Blackbird, which delivers to dispensaries in Reno, Las Vegas and a handful of other areas, currently services 99 wholesalers and makes 100 to 150 deliveries a day, according to the state’s report.

Blackbird is delivering to “every dispensary in the state, no joke,” said Chad Strand, chief operations officer for the company, noting that company covered more than 10,000 miles in just a few weeks.

“We’re definitely carrying a lot of the weight. We’re happy about it, to be given this opportunity, to get this thing going because there’s such high demand, but everybody wants product and everyone wants it as soon as possible. All of it. Everybody wants everything. It’s all flying off the shelves,” Strand told the Reno Gazette-Journal earlier this month.

Blackbird went from six employees to 30 just to meet the demand, the report said, and has been operating with 10 vehicles, though it owns another two and has purchased 10 more.

The company’s CEO, Tim Conder, last week said that the state’s retail program needs five more distributors of Blackbird’s size to meet the current demand.

“The distribution is limping along. The facilities aren’t completely running out,” said Riana Durett, spokeswoman for the Nevada Dispensary Association.

Edibles, primarily gummies and chocolate bars, have been running out the fastest, Durrett said, and products that have low levels of the psychoactive component THC also are hot items.

Ultimately, the program’s floundering start could lead as well to a budget shortfall since Sandoval budgeted $70 million in state revenue from the fledgling industry over the next two years. The state will not be releasing revenue numbers until late September because businesses don’t report their numbers until August.

“I’ve received no information to indicate that revenues have fallen behind original projections,” Sandoval said.

Money from the 15 percent cultivation tax on all marijuana product in the state will go toward schools, and the 10 percent tax collected from recreational marijuana upon sale will go toward the state’s rainy day fund.

“They aren’t selling as much product and we aren’t collecting as much in taxes.
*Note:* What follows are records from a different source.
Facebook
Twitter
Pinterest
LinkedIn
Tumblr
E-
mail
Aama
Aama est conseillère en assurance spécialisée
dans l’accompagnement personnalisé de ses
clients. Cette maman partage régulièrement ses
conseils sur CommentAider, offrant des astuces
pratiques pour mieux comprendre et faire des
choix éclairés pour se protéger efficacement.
We don’t have any numbers so we can’t quantify yet,” said Stephanie Klapstein, spokeswoman for the state taxation department.

Asked whether the state, aside from the distribution issue, had enough marijuana supply to meet the increased demand in Nevada, Klapstein said that there has not been enough delivery of marijuana to the dispensaries to even know at this point if there’s ample product to go around.

“Because we’re stuck with a distribution problem, I don’t think we’d even be aware of that yet,” she said.